About This Article
This is an AI-generated summary of a research paper. The original authors did not write or review this article. See full disclosure ↓
Overview
This study investigates the relationship between phosphate availability and bacterial degradation of fucoidan, a marine polysaccharide synthesized by brown algae and diatoms. The research examines whether phosphate limitation could suppress fucoidan degradation and thereby enhance carbon sequestration in oceanic systems. Although marine bacteria possess fucoidanase genes, the mechanisms controlling their enzymatic activity remain incompletely understood. The study employs an experimental system combining a fucoidan-producing microalga with a fucoidan-degrading bacterium to test phosphate-dependent constraints on polysaccharide mineralization.
Methods and approach
An experimental system was assembled containing Glossomastix sp. PLY432, a microalga capable of fucoidan synthesis, and a Verrucomicrobiaceae bacterium strain 227, selected for its fucoidan-degrading capacity. The system was manipulated across varying phosphate concentrations to assess differential impacts on carbon fixation and polysaccharide degradation.

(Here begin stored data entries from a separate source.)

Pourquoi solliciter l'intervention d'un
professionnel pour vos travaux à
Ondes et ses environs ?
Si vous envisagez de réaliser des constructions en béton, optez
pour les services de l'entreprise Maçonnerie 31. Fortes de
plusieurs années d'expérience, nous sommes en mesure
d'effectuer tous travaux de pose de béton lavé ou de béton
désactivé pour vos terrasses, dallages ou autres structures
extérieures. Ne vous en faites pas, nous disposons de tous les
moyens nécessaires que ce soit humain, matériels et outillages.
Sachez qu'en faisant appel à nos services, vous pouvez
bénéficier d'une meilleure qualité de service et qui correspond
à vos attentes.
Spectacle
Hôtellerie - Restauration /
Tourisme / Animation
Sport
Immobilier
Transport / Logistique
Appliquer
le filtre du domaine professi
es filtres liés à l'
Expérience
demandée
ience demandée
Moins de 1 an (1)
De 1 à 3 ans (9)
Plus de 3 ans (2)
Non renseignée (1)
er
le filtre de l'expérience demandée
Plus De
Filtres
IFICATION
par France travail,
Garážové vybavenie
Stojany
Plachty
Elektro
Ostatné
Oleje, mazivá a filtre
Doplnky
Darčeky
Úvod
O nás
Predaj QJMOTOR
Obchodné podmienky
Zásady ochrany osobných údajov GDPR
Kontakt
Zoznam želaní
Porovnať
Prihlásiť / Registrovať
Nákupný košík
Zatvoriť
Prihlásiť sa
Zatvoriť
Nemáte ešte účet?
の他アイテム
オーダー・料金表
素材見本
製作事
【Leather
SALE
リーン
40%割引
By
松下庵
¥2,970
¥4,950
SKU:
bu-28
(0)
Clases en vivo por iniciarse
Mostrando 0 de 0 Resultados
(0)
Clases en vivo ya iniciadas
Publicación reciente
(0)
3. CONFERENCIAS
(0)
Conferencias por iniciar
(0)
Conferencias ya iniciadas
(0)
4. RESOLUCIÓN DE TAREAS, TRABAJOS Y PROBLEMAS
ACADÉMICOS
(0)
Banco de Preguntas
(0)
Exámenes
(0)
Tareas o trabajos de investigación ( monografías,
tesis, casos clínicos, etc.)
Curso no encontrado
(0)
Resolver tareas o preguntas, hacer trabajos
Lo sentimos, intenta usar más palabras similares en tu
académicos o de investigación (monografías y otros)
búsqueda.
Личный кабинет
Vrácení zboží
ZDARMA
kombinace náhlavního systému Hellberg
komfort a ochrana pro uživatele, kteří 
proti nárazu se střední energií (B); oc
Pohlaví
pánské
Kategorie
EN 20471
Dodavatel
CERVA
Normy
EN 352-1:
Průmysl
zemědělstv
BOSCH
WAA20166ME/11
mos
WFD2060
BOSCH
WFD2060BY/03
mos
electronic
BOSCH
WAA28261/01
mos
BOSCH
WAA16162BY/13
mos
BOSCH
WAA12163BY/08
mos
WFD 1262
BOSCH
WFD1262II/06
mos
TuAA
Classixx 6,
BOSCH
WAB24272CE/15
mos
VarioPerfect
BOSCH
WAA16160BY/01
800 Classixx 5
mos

Fucoidan degradation rates were measured under phosphate-replete and phosphate-deprivate conditions. The structural simplicity hypothesis was tested by comparing fucoidan degradation with that of laminarin, an alternative marine polysaccharide with less complex architecture, to determine whether phosphate sensitivity extends broadly across polysaccharide substrates or is substrate-specific.
Results
Carbon dioxide fixation into fucoidan by the producing microalga occurred independently of phosphate concentration. In contrast, bacterial degradation of fucoidan by the Verrucomicrobiaceae strain exhibited substantial inhibition under phosphate deprivation. Laminarin degradation demonstrated reduced sensitivity to phosphate limitation relative to fucoidan degradation, suggesting structural complexity influences the phosphate-dependency of polysaccharide mineralization. Phosphate deprivation simultaneously promoted carbon fixation into fucoidan while suppressing its subsequent degradation, creating conditions favorable for carbon accumulation in the fucoidan pool.
Implications
The phosphate-dependent regulation of fucoidan degradation identifies a potential biochemical control point for modulating carbon cycling in marine environments. The differential impact of phosphate limitation on fucoidan versus laminarin degradation suggests that polysaccharide structure influences nutrient requirements for bacterial enzymatic activity. These findings indicate that nutrient limitation, particularly phosphate scarcity, could constrain the microbial mineralization of complex polysaccharides, thereby extending the residence time of carbon in the dissolved organic matter pool.
Disclosure
- Research title: Phosphate deprivation restricts bacterial degradation of the marine polysaccharide fucoidan
- Authors: Yi Xu, Bowei Gu, Huiying Yao, Mikkel Schultz-Johansen, I. Wilkie, Leesa J. Klau, Yuerong Chen, Luis H. Orellana, Finn L. Aachmann, Mahum Farhan, Greta Reintjes, Silvia Vidal-Melgosa
- Publication date: 2026-01-22
- DOI: https://doi.org/10.1038/s41564-025-02240-z
- OpenAlex record: View
- Image credit: Photo by National Institute of Allergy and Infectious Diseases on Unsplash (Source • License)
- Disclosure: This post was generated by artificial intelligence. The original authors did not write or review this post.